Fourth, China Telecom confirmed through their earlier evaluation that Titanium Cloud delivers the service reliability, security and performance that they need. As Mr. Ou explained at the completion of their evaluation, “Our testing requirements demanded ultra-reliability, robust and real-time forwarding performance in which high availability is a chief consideration concerning NFVI. Titanium Server helped us explore whether the hierarchical decoupling of the NFV infrastructure could be feasible. It also delivered on the key need for a commercial ready NFVI platform to be the foundation for our demanding test scenarios.”

The vIMS PoC

For their vIMS PoC, China Telecom tested virtual IMS VNFs from Ericsson, Huawei, Nokia and ZTE, all hosted on third party NFV platforms including Titanium Cloud. The end-to-end application ran on industry-standard white-box servers from Intel and other manufacturers. This three layer decoupling enabled them to readily test and validate interoperability between vendors as well as compatibility with open standards.
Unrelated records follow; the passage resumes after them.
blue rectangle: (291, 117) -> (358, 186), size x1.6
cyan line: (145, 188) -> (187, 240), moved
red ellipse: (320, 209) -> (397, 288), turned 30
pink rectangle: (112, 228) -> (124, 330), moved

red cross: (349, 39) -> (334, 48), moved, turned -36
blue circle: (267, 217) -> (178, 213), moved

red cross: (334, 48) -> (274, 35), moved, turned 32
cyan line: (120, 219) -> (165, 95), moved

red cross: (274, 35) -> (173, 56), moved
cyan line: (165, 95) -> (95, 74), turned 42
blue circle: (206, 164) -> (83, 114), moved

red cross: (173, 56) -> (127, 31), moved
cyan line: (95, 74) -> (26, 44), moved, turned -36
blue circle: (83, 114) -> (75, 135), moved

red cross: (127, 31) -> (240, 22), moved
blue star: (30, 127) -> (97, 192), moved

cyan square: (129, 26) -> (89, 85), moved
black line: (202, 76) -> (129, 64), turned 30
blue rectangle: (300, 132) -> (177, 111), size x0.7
Testing of this multi-vendor environment focused on stability, robustness, real-time forwarding performance and maintenance. The performance goals were impressive: two million simultaneous users and 2.4 million Busy-Hour Call Attempts (BHCA).
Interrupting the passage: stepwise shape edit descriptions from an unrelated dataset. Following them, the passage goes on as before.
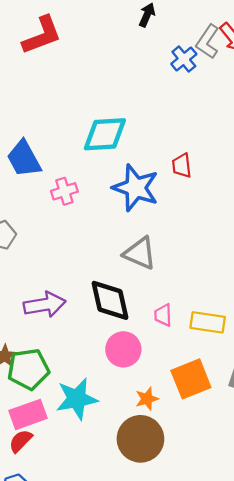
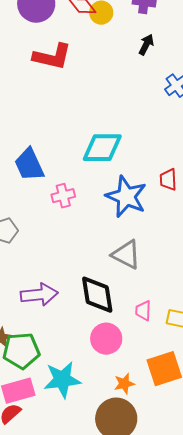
red L-shape: (42, 35) -> (52, 57), turned 30

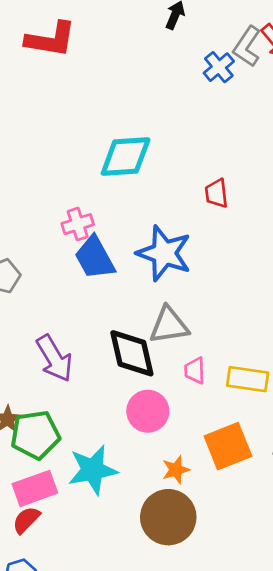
blue trapezoid: (29, 165) -> (95, 258), moved
blue star: (126, 197) -> (164, 253), moved
gray triangle: (126, 255) -> (169, 325), moved, turned -32
purple arrow: (39, 295) -> (54, 358), turned 69

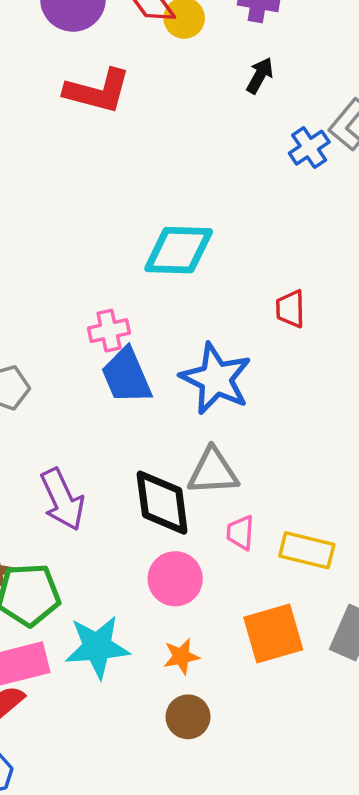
orange star: (176, 470) -> (181, 656), moved
brown circle: (168, 517) -> (188, 717), size x0.6

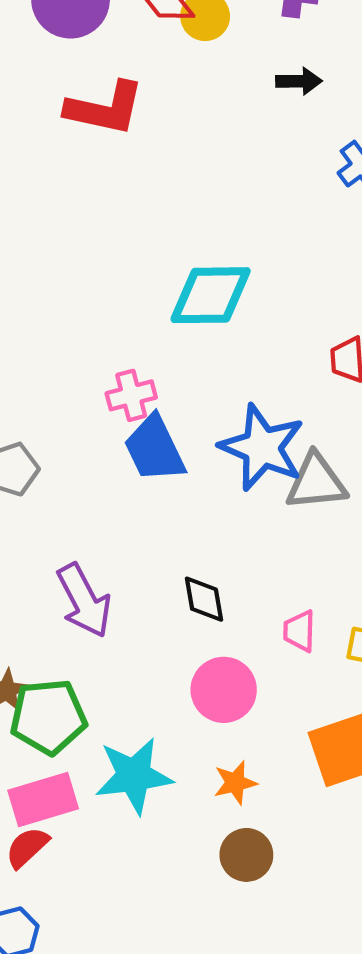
black arrow: (260, 75) -> (299, 81), turned 63
gray triangle: (213, 472) -> (316, 482), moved
black diamond: (162, 503) -> (204, 599), size x0.6

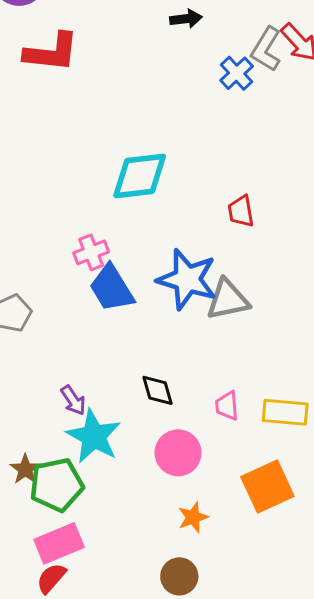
purple arrow: (84, 601) -> (73, 400), size x0.6
cyan star: (134, 776) -> (94, 436), moved, turned -30
brown circle: (246, 855) -> (179, 576), moved

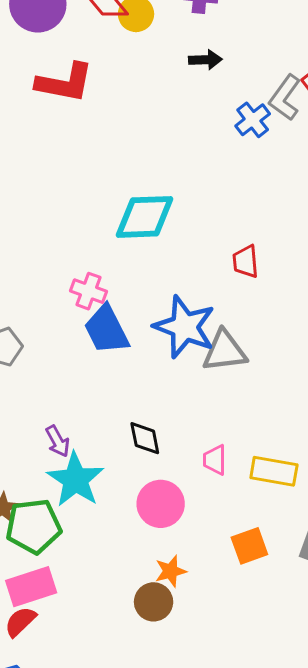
pink cross: (91, 252) -> (88, 291), turned 36
orange square: (267, 487) -> (249, 546), size x0.7
brown circle: (179, 576) -> (154, 602), moved

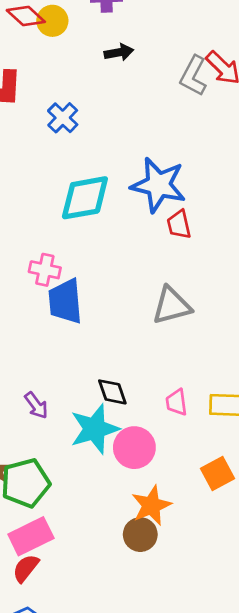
blue cross: (253, 120) -> (63, 118), moved
blue star: (185, 327) -> (158, 185), moved
blue trapezoid: (106, 330) -> (65, 301), turned 30
cyan star: (76, 480) -> (95, 429), moved, turned 30
orange star: (171, 571) -> (151, 505), size x1.4

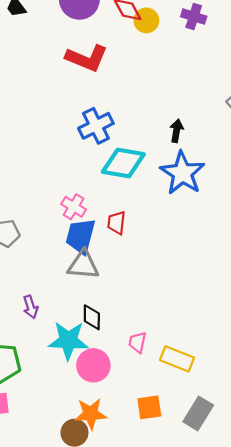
black arrow: (119, 52) -> (177, 131), moved, turned -90
blue cross: (63, 118) -> (96, 126), moved, size x1.4
red trapezoid: (179, 225) -> (116, 223), moved
gray triangle: (172, 306) -> (83, 265), moved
As well as the purely technical aspects of the PoC, China Telecom also paid close attention to how their various vendors worked together to ensure the smooth execution of the complex test plan.

The end result: quantifiable benefits

Having completed this PoC, China Telecom was able to report the following key results:

  • They reduced their development time by three months compared to alternative NFVI solutions;
  • They cut their testing and qualification costs by 30%;
  • They achieved increased productivity and collaboration within their engineering staff.

When you’re a service provider as large as China Telecom, these kinds of time and cost savings translate into massive ROI improvements as soon as the solution is deployed.

We’re delighted by the success of our collaboration with China Telecom on their vIMS use case and we’re very grateful for the opportunity to collaborate with China Telecom Guangzhou R&D Center. We look forward to future joint programs as they expand their NFV deployments to include other functions such as potentially virtual EPC.